Avis de Adam Craponne : "Le zazou refuse l'ordre nouveau qui lui est imposé"
Le récit démarre le 13 juillet 1940 dans un commerce parisien nommé le Café Éva. Cet établissement est le lieu habituel de rendez-vous de jeunes gens venant généralement de terminer leurs études secondaires. Du fait de l’arrivée des Allemands dans la capitale, ils ne sont plus vus depuis un mois. Un des personnages évoque le maréchal Pétain comme le Connétable du Déclain, si l’expression mérite d’être connue des lecteurs, il est un peu tôt pour qu’elle s’impose en ce début de l’été 1940. En effet l’ensemble des Français sont alors dans un profond respect envers leur nouveau chef de l’État, à l’exception de quelques individus.
Par ailleurs les surprises continuent avec des faits abracabrantesques comme ainsi « Que dire quand telle amie lui confie que dans l’école privée où elle poursuit ses études, le gouvernement du Maréchal ayant aboli la loi de séparation de l’Église et de l’État, les enseignantes qui l’année d’avant étaient habillées en civil doivent désormais revêtir leurs longues robes de religieuses et leurs bonnets tuyautés » (page 57).
La manifestation du 11 novembre1940 est évoquées et alors que l’on sait que la LVF est créée le 8 juillet 1941 (comme presque personne ne l'ignore, pour combattre en Russie), on peut lire page 141 au sujet de cette manifestation de l’automne 1940: « Alors que le cortège passe devant un lical de la LVF, certains lancent des slogans désobligeants, des insultes, font des blagues. C’est la moindre des choses, répètent à l’unisson les titis parisiens, transformant la LVF en "LFV", c’est-à-dire en "Lamentable Foutaise Vichyste". C’est en somme une célébration populaire et joyeuse ».

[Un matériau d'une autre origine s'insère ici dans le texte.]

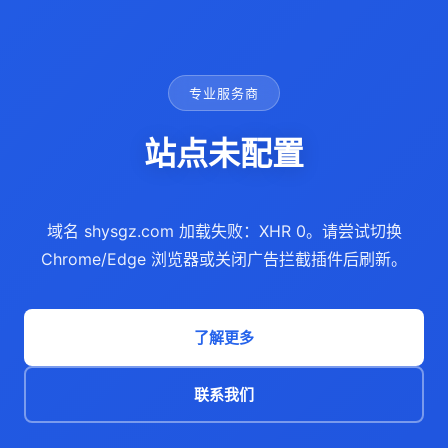
专业服务商
站点未配置
域名 shysgz.com 加载失败：XHR 0。请尝试切换
Chrome/Edge 浏览器或关闭广告拦截插件后刷新。
了解更多
联系我们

On apprend aussi à juste titre que c’est Mandel, en tant que ministre de l’Intérieur du gouvernement Reynaud, qui fait fermer les dancings sur l’ensemble du territoire national, une mesure que les gouvernements de Vichy maintiendront.

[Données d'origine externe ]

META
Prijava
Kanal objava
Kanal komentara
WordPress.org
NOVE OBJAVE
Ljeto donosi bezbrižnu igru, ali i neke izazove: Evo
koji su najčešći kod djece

L’univers musical de cette jeunesse branchée (avant l’heure) est régulièrement évoquée. La question d’une interdiction du jazz américain et le blanchiment francophone qu’en fait Charles Delaunay sont abordés. «Pour faire passer la pilule aux autorités occupantes, il explique que la musique New Orleans est d’origine française et que les premiers blues sont issus du folklore créole» (page 56). Des extraits de l’opinion de la presse collaborationniste, sur le jazz, le swing ou les zazous, sont par ailleurs fournis.
Les allusions à des titres de films, des noms d’artistes, et de paroles de chansons, sont légions. Au-delà d’un récit retraçant tant bien que mal des évènements ayant marqué L’Occupation, c’est bien l’évocation de ce riche univers culturel des zazous qui constitue l’intérêt de l’ouvrage. La multiplication des références pourrait pourtant lasser certains lecteurs de ce roman. Une compilation de cinquante-deux titres musicaux est proposée en deux CD par les éditions EPM afin de découvrir un univers qui ne manque pas de charme. On pourrait y retrouver des chansons de Treinet et Montand en plus des musiques jazz et swing.